Da ultimo, un’annotazione di carattere più generale ma ugualmente preoccupante: nel comunicato stampa annesso alla motivazione, la Corte ha rivendicato un inedito ruolo di supplenza del Parlamento quando sia in gioco la tutela di diritti fondamentali della persona, dando così per implicito non solo che esista un vero e proprio diritto al suicidio (il cui necessario corollario è il dovere all’omicidio) ma soprattutto di essere essa stessa unico arbitro delle situazioni in cui le sarebbe permesso intervenire. In altri termini, la Corte non solo ha affermato il proprio diritto di sostituire il Parlamento, ma anche di decidere quando e come farlo, in una inaudita e pericolosissima esondazione di competenze e giurisdizione che di fatto consegna l’ordinamento a quindici persone: tanti sono i giudici della Corte costituzionale.

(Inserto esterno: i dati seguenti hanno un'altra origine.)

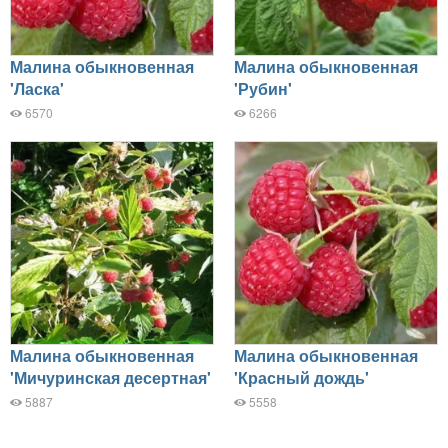
Малина обыкновенная
Малина обыкновенная
'Ласка'
'Рубин'
6570
6266
Малина обыкновенная
Малина обыкновенная
'Мичуринская десертная'
'Красный дождь'
5887
5558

Questa sentenza è l'ennesima conferma che ogni volta che si vogliono legittimare attentati contro la vita umana bisogna necessariamente far saltare non solo la gerarchia dei valori ma anche gli equilibri tra le istituzioni come il Diritto e la Costituzione li concepiscono. Con la sentenza 242/2019 la Corte Costituzionale attenta non solo alla vita dei più deboli, ma all’assetto dello Stato come è disegnato dalla Costituzione, in un’operazione inedita e contro natura.
Il Comitato Verità e Vita, riservando ad altra sede annotazioni e considerazioni specifiche sui diversi punti della motivazione del provvedimento, esprime la più ferma censura contro una decisione pericolosissima e senza precedenti, il cui impatto sull’esistenza di migliaia di disabili e sul nostro stesso ordinamento avrà conseguenza devastanti e portata incalcolabile: l’impegno del giurista e del medico è proteggere i più deboli e non coniare o assecondare categorie assurde e in sé stesse violente come il diritto al suicidio.